Real-World Applications
Understanding test score interpretation isn't just about passing the EPPP. It's essential for competent practice:
Clinical assessment: When you administer cognitive tests, personality inventories, or symptom measures, you'll need to explain results to clients in understandable terms. Knowing that their T-score of 65 on an anxiety measure means they're scoring higher than about 93% of people helps them understand the significance.
Educational planning: School psychologists use standard scores to determine eligibility for special education services. Understanding that a child with an IQ of 85 is one standard deviation below average (not "below average by 15 points") matters for accurate interpretation.

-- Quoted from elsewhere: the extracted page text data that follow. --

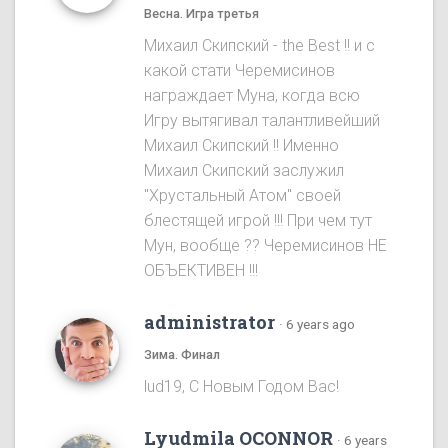
Весна. Игра третья
Михаил Скипский - the Best !! и с
какой стати Черемисинов
награждает Муна, когда всю
Игру вытягивал талантливейший
Михаил Скипский !! Именно
Михаил Скипский заслужил
"Хрустальный Атом" своей
блестящей игрой !!! При чем тут
Мун, вообще ?? Черемисинoв НЕ
ОБЪЕКТИВЕН !!!
administrator
·
6 years ago
Зима. Финал
lud19, С Новым Годом Вас!
Lyudmila OCONNOR
·
6 years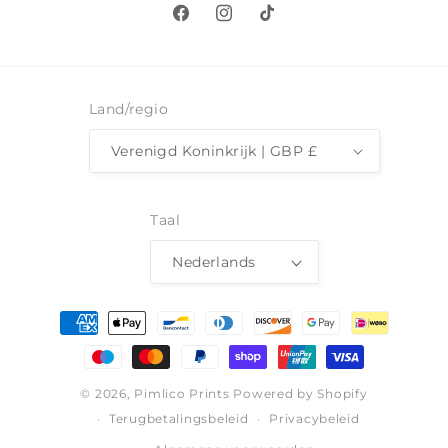
Facebook
Instagram
TikTok
Land/regio
Verenigd Koninkrijk | GBP £
Taal
Nederlands
Betaalmethoden
© 2026,
Pimlico Prints
Powered by Shopify
Terugbetalingsbeleid
Privacybeleid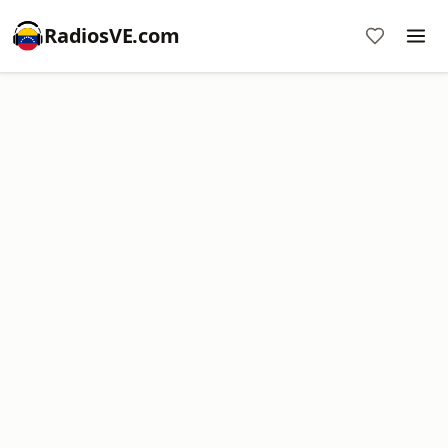
RadiosVE.com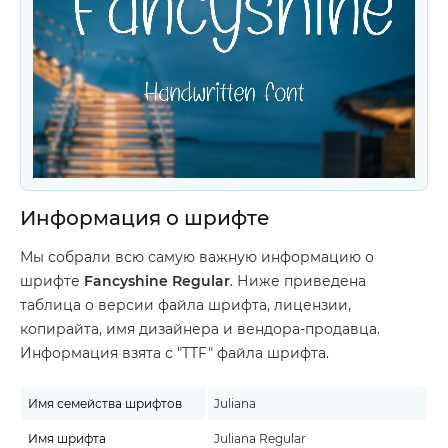
Информация о шрифте
Мы собрали всю самую важную информацию о
шрифте
Fancyshine Regular
. Ниже приведена
таблица о версии файла шрифта, лицензии,
копирайта, имя дизайнера и вендора-продавца.
Информация взята с "TTF" файла шрифта.
Имя семейства шрифтов
Juliana
Имя шрифта
Juliana Regular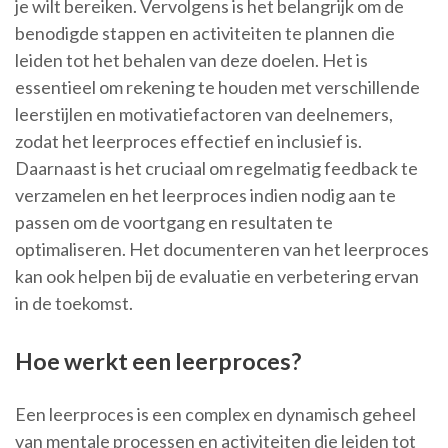
je wilt bereiken. Vervolgens is het belangrijk om de
benodigde stappen en activiteiten te plannen die
leiden tot het behalen van deze doelen. Het is
essentieel om rekening te houden met verschillende
leerstijlen en motivatiefactoren van deelnemers,
zodat het leerproces effectief en inclusief is.
Daarnaast is het cruciaal om regelmatig feedback te
verzamelen en het leerproces indien nodig aan te
passen om de voortgang en resultaten te
optimaliseren. Het documenteren van het leerproces
kan ook helpen bij de evaluatie en verbetering ervan
in de toekomst.
Hoe werkt een leerproces?
Een leerproces is een complex en dynamisch geheel
van mentale processen en activiteiten die leiden tot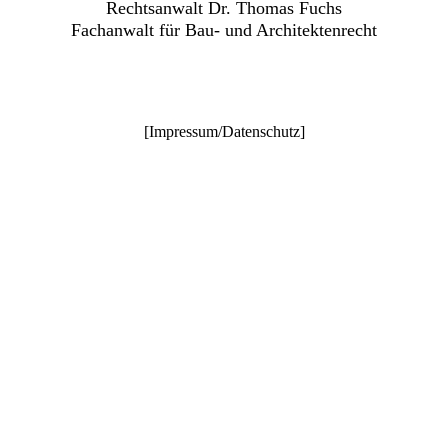
Rechtsanwalt Dr. Thomas Fuchs
Fachanwalt für Bau- und Architektenrecht
[
Impressum/Datenschutz
]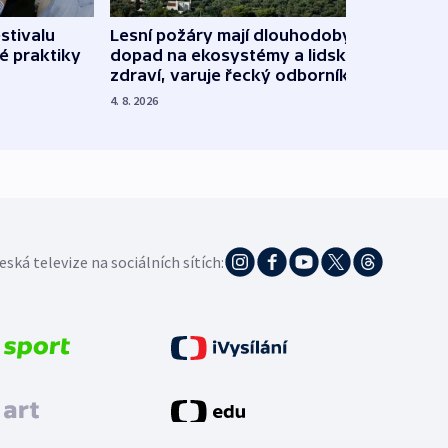
stivalu
Lesní požáry mají dlouhodobý
Ukraj
é praktiky
dopad na ekosystémy a lidské
Franc
zdraví, varuje řecký odborník
požá
4. 8. 2026
3. 8. 20
eská televize na sociálních sítích: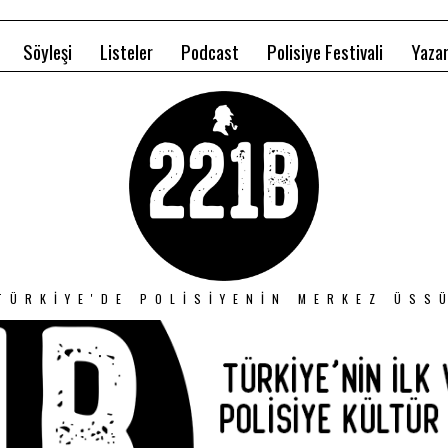
Söyleşi
Listeler
Podcast
Polisiye Festivali
Yazar
TÜRKIYE'DE POLISIYENIN MERKEZ ÜSS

Forensic work: When providing expert testimony about test results, you need to explain what scores mean to judges and juries who have no statistical background. Can you clearly articulate the difference between a percentile rank and a percentage score?

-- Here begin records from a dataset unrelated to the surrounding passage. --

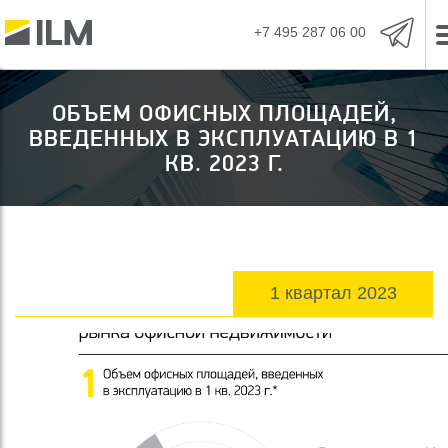
+7 495 287 06 00
ОБЪЕМ ОФИСНЫХ ПЛОЩАДЕЙ,
ВВЕДЕННЫХ В ЭКСПЛУАТАЦИЮ В 1
КВ. 2023 Г.
1 квартал 2023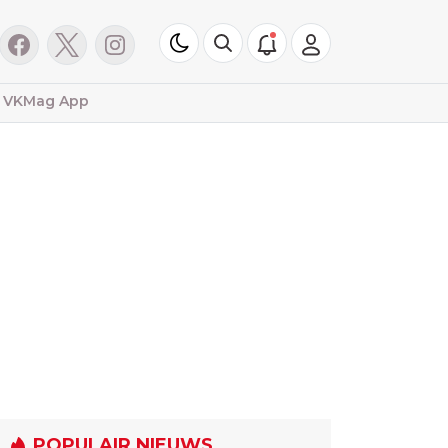
VKMag App
POPULAIR NIEUWS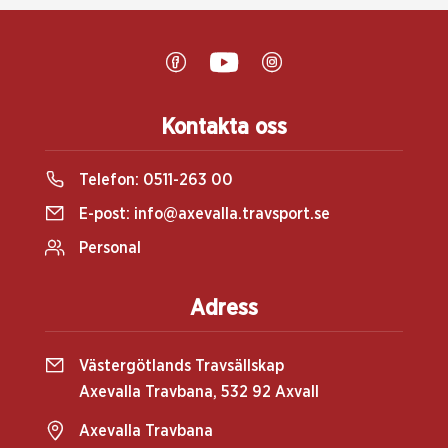
Kontakta oss
Telefon:
0511-263 00
E-post:
info@axevalla.travsport.se
Personal
Adress
Västergötlands Travsällskap
Axevalla Travbana, 532 92 Axvall
Axevalla Travbana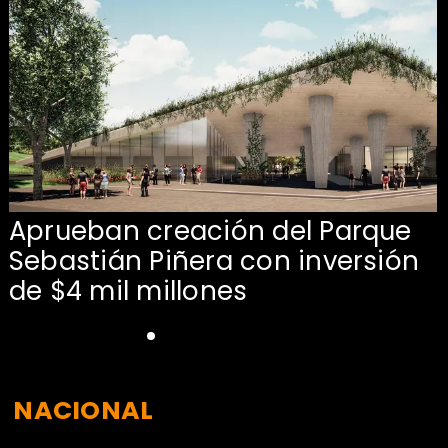
Aprueban creación del Parque
Sebastián Piñera con inversión
de $4 mil millones
NACIONAL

Personnel selection: Industrial-organizational psychologists use these concepts when helping organizations make hiring decisions. Understanding the tradeoffs between cutoff scores, ranking, and banding affects both selection validity and fairness.

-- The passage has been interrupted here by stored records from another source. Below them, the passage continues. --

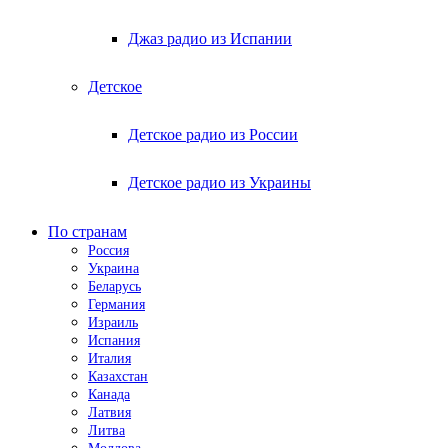
Джаз радио из Испании
Детское
Детское радио из России
Детское радио из Украины
По странам
Россия
Украина
Беларусь
Германия
Израиль
Испания
Италия
Казахстан
Канада
Латвия
Литва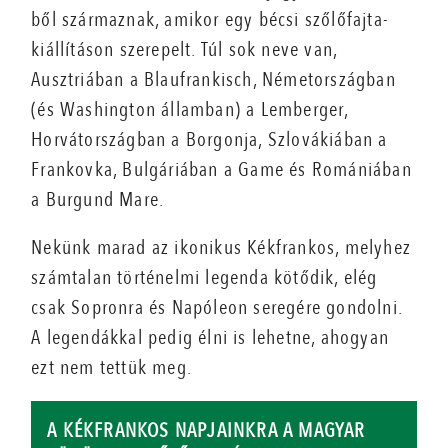
ből származnak, amikor egy bécsi szőlőfajta-
kiállításon szerepelt. Túl sok neve van,
Ausztriában a Blaufrankisch, Németországban
(és Washington államban) a Lemberger,
Horvátországban a Borgonja, Szlovákiában a
Frankovka, Bulgáriában a Game és Romániában
a Burgund Mare.
Nekünk marad az ikonikus Kékfrankos, melyhez
számtalan történelmi legenda kötődik, elég
csak Sopronra és Napóleon seregére gondolni.
A legendákkal pedig élni is lehetne, ahogyan
ezt nem tettük meg.
A KÉKFRANKOS NAPJAINKRA A MAGYAR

Communicating with other professionals: When writing reports or consulting with colleagues, using standard scores appropriately ensures clear communication. Reporting that a client scored "at the 84th percentile with a z-score of +1.0" is more precise than saying they scored "above average."
Key Takeaways
-
Raw scores need context. Test standardization with representative samples provides the comparison data that makes scores interpretable.
-
Norm-referenced scores compare individuals to a reference group. The two main types are percentile ranks and standard scores.
-
Percentile ranks use nonlinear transformation. Every distribution becomes flat (rectangular), with 1% of scores assigned to each percentile rank.
-
Standard scores use linear transformation. The distribution shape stays the same. They express performance in standard deviation units from the mean.
-
Memorize standard score equivalents: Z (M=0, SD=1), T (M=50, SD=10), IQ (M=100, SD=15), Stanine (M=5, SD=2).
-
Remember the percentile rank landmarks: In a normal distribution, percentile ranks of 2, 16, 50, 84, and 98 correspond to -2 SD, -1 SD, mean, +1 SD, and +2 SD respectively.
-
Criterion-referenced scores evaluate mastery or competence against a predetermined standard, not comparison to others.
-
Percentage scores indicate proportion correct. They're often combined with cutoff scores to determine mastery.
-
Expectancy tables show the distribution of criterion outcomes for different predictor score ranges, providing more nuanced prediction than point estimates.
-
Three selection approaches exist: Cutoff scores (pass/fail), ranking (top-down selection), and banding (grouping scores within measurement error ranges).
-
Banding can reduce adverse impact by treating statistically equivalent scores as interchangeable and allowing selection based on additional factors within bands.
Understanding test score interpretation transforms you from someone who can administer tests into someone who can meaningfully interpret and communicate what those scores reveal. This knowledge serves your clients, your organization, and your professional competence throughout your career.